After I escaped and started going to college I met two friends, both were prostitues, one on the street and one had started in stripping and doing porn but ultimately very shortly ended up in prostitution.Both of them had backgrounds similar to mine filled with abuse, fear and pain as well as neglect. It was a long hard road for them to even get to college and one of them didn't make it, dropping out after the first few months. They reflected everything that trishabaptie said in her post in the above thread.
Martin has a very good point when he says that it is nice to talk in what if and what could be's but the reality of the situation is that most of the women involved in prostituation right now are being revictimized everyday and even if you improve working conditions it doesn't take away the pain, the scars and the torture that brought them to the place where they had to make that decision to sell their body for sex or for porn and the constant revictimization of each women dealing with the pain, scars and torture of the past and the new pain scars and torture of the present. The industry is one of the worst things in our society in the way that it not only allows but encourages and rewards the victimization of women who are involved. Making it so that women can get workers comp or hire security is not going to help these women, they need on the ground support, they need to be taken out of the situation where they are allowed to see themselves as dirt, as worthless and as expendable. Once that is accomplished maybe then we can start talking about building an industry that is about the freedom of womens sexuality. But right now support of the industry is not support of the women it is encouraging and rewarding the victimization of the women who are involved.

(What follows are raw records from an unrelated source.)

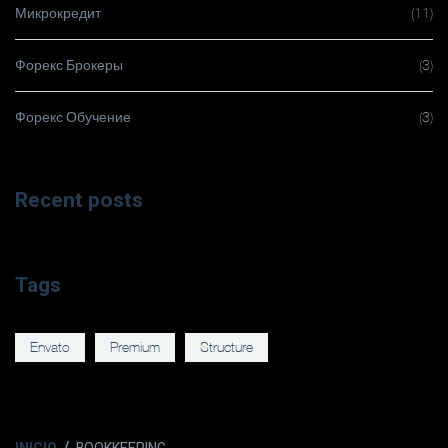
Микрокредит
(11)
Форекс Брокеры
(3)
Форекс Обучение
(3)
Recent posts
Tags
Envato
Premium
Structure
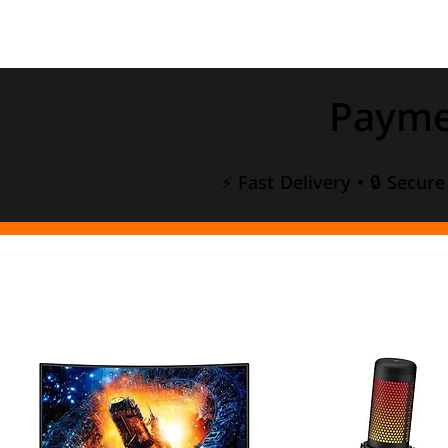
Payme
⚡ Fast Delivery • 🔒 Secur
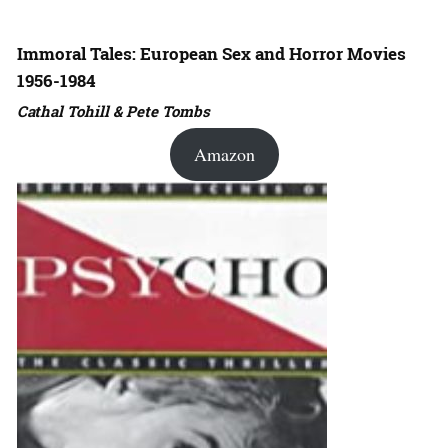
Immoral Tales: European Sex and Horror Movies
1956-1984
Cathal Tohill & Pete Tombs
Amazon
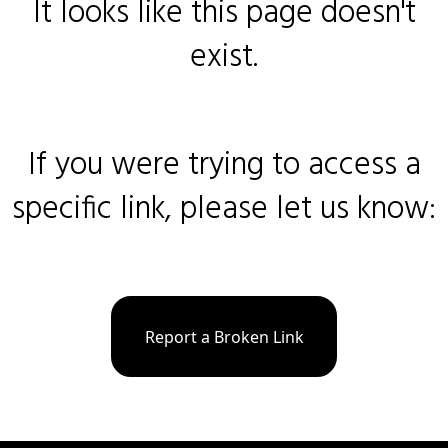
It looks like this page doesn't
exist.
If you were trying to access a
specific link, please let us know:
Report a Broken Link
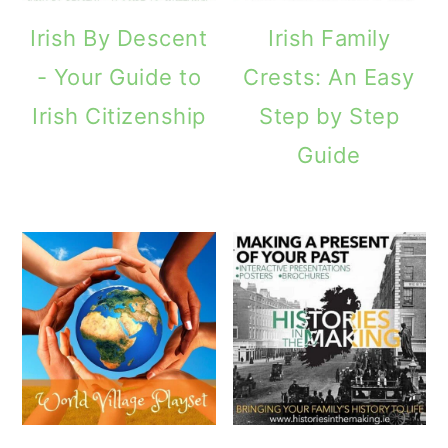
Irish By Descent
Irish Family
- Your Guide to
Crests: An Easy
Irish Citizenship
Step by Step
Guide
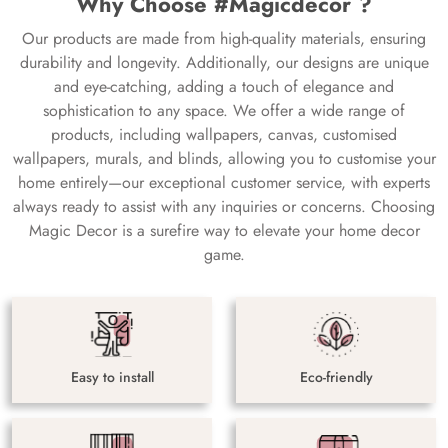
Why Choose #Magicdecor ?
Our products are made from high-quality materials, ensuring
durability and longevity. Additionally, our designs are unique
and eye-catching, adding a touch of elegance and
sophistication to any space. We offer a wide range of
products, including wallpapers, canvas, customised
wallpapers, murals, and blinds, allowing you to customise your
home entirely—our exceptional customer service, with experts
always ready to assist with any inquiries or concerns. Choosing
Magic Decor is a surefire way to elevate your home decor
game.
Easy to install
Eco-friendly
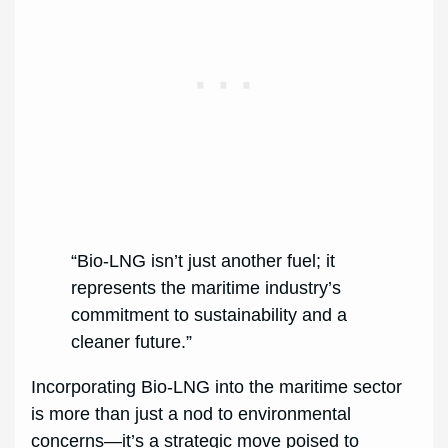
“Bio-LNG isn’t just another fuel; it
represents the maritime industry’s
commitment to sustainability and a
cleaner future.”
Incorporating Bio-LNG into the maritime sector
is more than just a nod to environmental
concerns—it’s a strategic move poised to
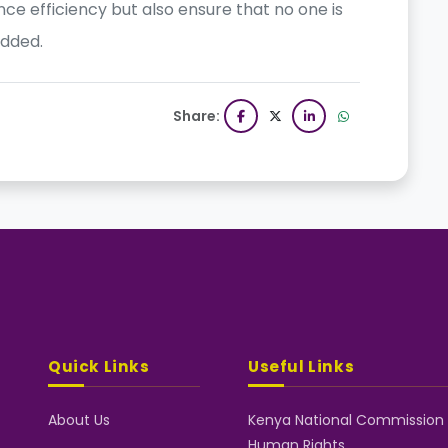
nce efficiency but also ensure that no one is
added.
Share:
Quick Links
Useful Links
About Us
Kenya National Commission
Human Rights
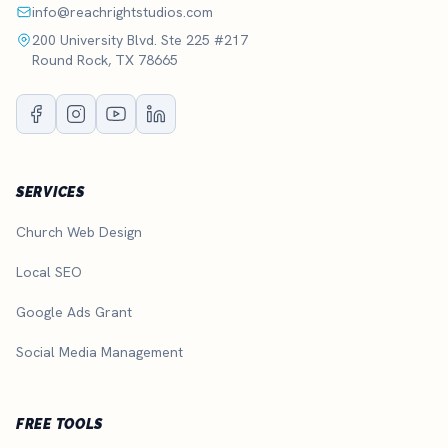
info@reachrightstudios.com
200 University Blvd. Ste 225 #217
Round Rock, TX 78665
SERVICES
Church Web Design
Local SEO
Google Ads Grant
Social Media Management
FREE TOOLS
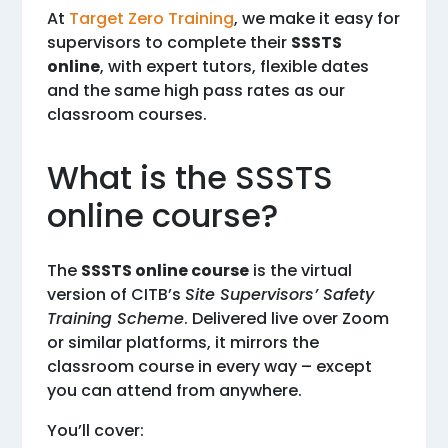
At
Target Zero Training
, we make it easy for
supervisors to complete their
SSSTS
online
, with expert tutors, flexible dates
and the same high pass rates as our
classroom courses.
What is the SSSTS
online course?
The
SSSTS online course
is the virtual
version of CITB’s
Site Supervisors’ Safety
Training Scheme
. Delivered live over Zoom
or similar platforms, it mirrors the
classroom course in every way – except
you can attend from anywhere.
You’ll cover:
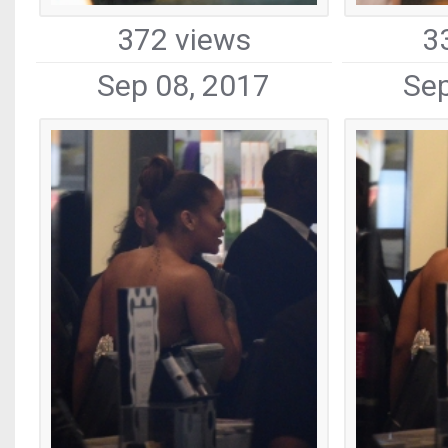
372 views
3
Sep 08, 2017
Sep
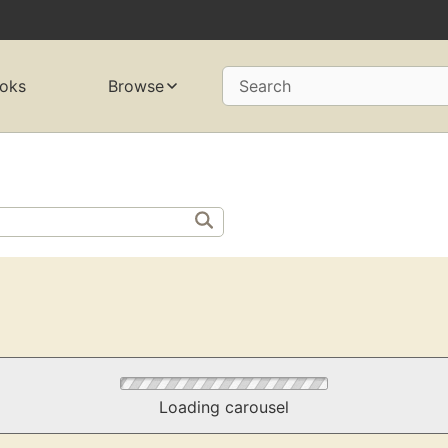
oks
Browse
Search
Loading carousel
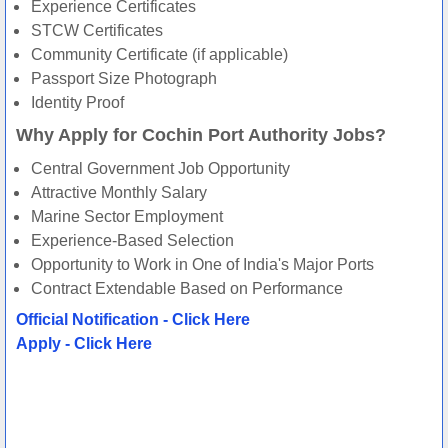
Experience Certificates
STCW Certificates
Community Certificate (if applicable)
Passport Size Photograph
Identity Proof
Why Apply for Cochin Port Authority Jobs?
Central Government Job Opportunity
Attractive Monthly Salary
Marine Sector Employment
Experience-Based Selection
Opportunity to Work in One of India's Major Ports
Contract Extendable Based on Performance
Official Notification - Click Here
Apply - Click Here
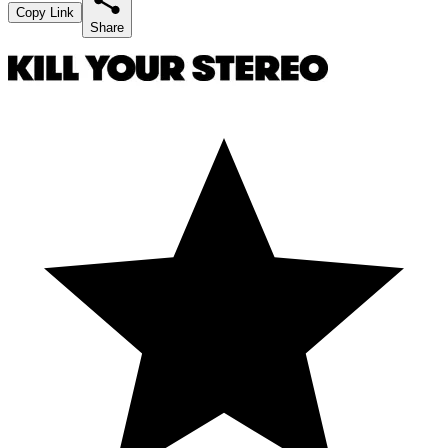
Copy Link
Share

I wanted to include the following quote which is trishabaptie's post in it's entirety, I feel it is important in this thread as well
As a former prostitute for 15+ years I thought I would wade into the debate. First off I have never met a sex worker, I believe the name stems from the movie Pretty women.. it also comes from the people who support and benefit from the comodification of women. I know prostituted women and was a prostitute and we were there out of poverty, racism, classism, sexism and a myriad of other reasons. I would have argued it was empowering and liberating and a great way to make money, I had too how else could I live with myself?Prostitution is a funny thing I thought all of those things, yet was always so sad to see a new girl enter into the "trade" and let me tell you I know of not one hooker who wants their daughter going into the horrific soul sucking industry that is prostitution. Whether I was in it to finance the "high life" or to feed my addictions at the end I was always greatly aware of the divide between me and the rest of the world.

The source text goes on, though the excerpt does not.